▶ _ENTRIES SHOWN_
# # # # #

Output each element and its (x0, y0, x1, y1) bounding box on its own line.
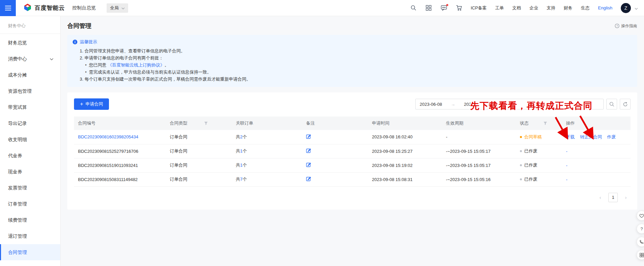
help-button[interactable]: ? (637, 224, 644, 234)
search-icon[interactable] (410, 5, 417, 11)
sidebar-item-export-records[interactable]: 导出记录 (0, 115, 60, 131)
sidebar-item-consumption-center[interactable]: 消费中心 (0, 51, 60, 67)
nav-ecosystem[interactable]: 生态 (581, 5, 590, 11)
nav-tickets[interactable]: 工单 (495, 5, 504, 11)
col-status: 状态 (516, 117, 562, 130)
sidebar-item-cash-coupons[interactable]: 现金券 (0, 164, 60, 180)
next-page-button[interactable]: › (621, 193, 631, 202)
edit-remark-icon[interactable] (306, 176, 311, 182)
col-remark: 备注 (302, 117, 368, 130)
language-toggle[interactable]: English (598, 5, 612, 10)
pagination: ‹ 1 › (74, 193, 631, 202)
table-row: BDC202309081519011093241 订单合同 共1个 2023-0… (74, 158, 631, 172)
avatar-chevron-down-icon[interactable] (635, 5, 638, 11)
status-dot (520, 136, 522, 138)
nav-support[interactable]: 支持 (546, 5, 555, 11)
topbar: 百度智能云 控制台总览 全局 ICP备案 工单 文档 企业 支持 财务 生态 E… (0, 0, 644, 16)
page-number[interactable]: 1 (608, 193, 618, 202)
sidebar-item-cost-allocation[interactable]: 成本分摊 (0, 67, 60, 83)
prev-page-button[interactable]: ‹ (596, 193, 605, 202)
favorite-heart-button[interactable] (637, 211, 644, 221)
col-actions: 操作 (562, 117, 631, 130)
agreement-link[interactable]: 《百度智能云线上订购协议》 (108, 62, 164, 68)
sidebar-section-title: 财务中心 (0, 16, 60, 34)
console-overview-link[interactable]: 控制台总览 (72, 5, 96, 11)
nav-enterprise[interactable]: 企业 (529, 5, 538, 11)
valid-period: -~2023-09-15 15:05:17 (442, 144, 516, 158)
status-dot (520, 178, 522, 180)
edit-remark-icon[interactable] (306, 134, 311, 140)
sidebar-item-renewal-management[interactable]: 续费管理 (0, 212, 60, 228)
sidebar-item-resource-packages[interactable]: 资源包管理 (0, 83, 60, 99)
related-orders: 共7个 (232, 172, 302, 186)
apply-time: 2023-09-08 15:08:31 (368, 172, 442, 186)
col-label: 状态 (520, 121, 529, 126)
message-icon[interactable] (441, 5, 447, 11)
brand-name: 百度智能云 (35, 4, 65, 12)
sidebar-item-finance-overview[interactable]: 财务总览 (0, 35, 60, 51)
apps-grid-icon[interactable] (425, 5, 432, 11)
scope-value: 全局 (110, 5, 119, 11)
search-button[interactable] (606, 99, 617, 109)
contract-type: 订单合同 (166, 144, 232, 158)
apply-contract-label: 申请合同 (85, 101, 103, 107)
table-row: BDC202309081602398205434 订单合同 共2个 2023-0… (74, 130, 631, 144)
table-row: BDC202309081508311149482 订单合同 共7个 2023-0… (74, 172, 631, 186)
avatar[interactable]: Z (621, 3, 631, 13)
mini-apps-button[interactable] (637, 250, 644, 260)
status-badge: 合同草稿 (520, 134, 562, 140)
question-icon: ? (640, 226, 643, 231)
nav-icp[interactable]: ICP备案 (471, 5, 487, 11)
edit-remark-icon[interactable] (306, 148, 311, 154)
contract-no: BDC202309081525279716706 (78, 149, 138, 154)
related-orders: 共2个 (232, 130, 302, 144)
sidebar-item-income-expense[interactable]: 收支明细 (0, 131, 60, 147)
apply-time: 2023-09-08 15:25:27 (368, 144, 442, 158)
scope-selector[interactable]: 全局 (107, 3, 128, 13)
cart-icon[interactable] (456, 5, 462, 11)
refresh-button[interactable] (620, 99, 631, 109)
hamburger-menu-icon[interactable] (0, 0, 16, 16)
contract-type: 订单合同 (166, 172, 232, 186)
table-row: BDC202309081525279716706 订单合同 共1个 2023-0… (74, 144, 631, 158)
bullet-suffix: 。 (164, 62, 169, 68)
search-icon (609, 102, 614, 107)
date-start-value[interactable]: 2023-06-08 (420, 102, 442, 107)
date-end-value[interactable]: 2023-0 (464, 102, 478, 107)
col-valid-period: 生效周期 (442, 117, 516, 130)
main-content: 合同管理 ? 操作指南 i 温馨提示 1. 合同管理支持您申请、查看带订单信息的… (61, 16, 644, 266)
status-badge: 已作废 (520, 162, 562, 168)
action-download[interactable]: 下载 (566, 134, 575, 139)
valid-period: - (442, 130, 516, 144)
action-placeholder: - (566, 163, 567, 168)
action-convert-formal[interactable]: 转正式合同 (580, 134, 602, 139)
apply-time: 2023-09-08 16:02:40 (368, 130, 442, 144)
notification-badge (446, 4, 448, 6)
brand-logo[interactable]: 百度智能云 (23, 3, 65, 13)
status-badge: 已作废 (520, 148, 562, 154)
filter-icon[interactable] (543, 122, 547, 125)
sidebar-item-invoice-management[interactable]: 发票管理 (0, 180, 60, 196)
filter-icon[interactable] (204, 122, 208, 125)
sidebar-item-contract-management[interactable]: 合同管理 (0, 244, 60, 260)
operation-guide-link[interactable]: ? 操作指南 (615, 23, 637, 29)
action-void[interactable]: 作废 (607, 134, 616, 139)
col-apply-time: 申请时间 (368, 117, 442, 130)
nav-finance[interactable]: 财务 (564, 5, 572, 11)
apply-contract-button[interactable]: + 申请合同 (74, 98, 109, 110)
sidebar-item-bandwidth-trial[interactable]: 带宽试算 (0, 99, 60, 115)
date-range-picker[interactable]: 2023-06-08 → 2023-0 (415, 99, 604, 109)
contract-no-link[interactable]: BDC202309081602398205434 (78, 134, 138, 139)
notice-line: 2. 申请带订单信息的电子合同有两个前提： (73, 54, 632, 61)
edit-remark-icon[interactable] (306, 162, 311, 168)
sidebar-item-vouchers[interactable]: 代金券 (0, 147, 60, 164)
bullet-glyph: • (85, 70, 87, 75)
heart-icon (639, 214, 644, 218)
status-dot (520, 150, 522, 152)
contact-phone-button[interactable] (637, 237, 644, 247)
sidebar-item-unsubscribe-management[interactable]: 退订管理 (0, 228, 60, 244)
notice-title: 温馨提示 (80, 39, 97, 45)
nav-docs[interactable]: 文档 (512, 5, 521, 11)
related-orders: 共1个 (232, 158, 302, 172)
sidebar-item-order-management[interactable]: 订单管理 (0, 196, 60, 212)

# # # # #

▶ _WHAT YOU HAVE TO DO_
Only lines holding the word "apps" are wanted here; copy each from the listing.

▶ _EXPECTED OUTPUT_
apps-grid-icon[interactable] (425, 5, 432, 11)
mini-apps-button[interactable] (637, 250, 644, 260)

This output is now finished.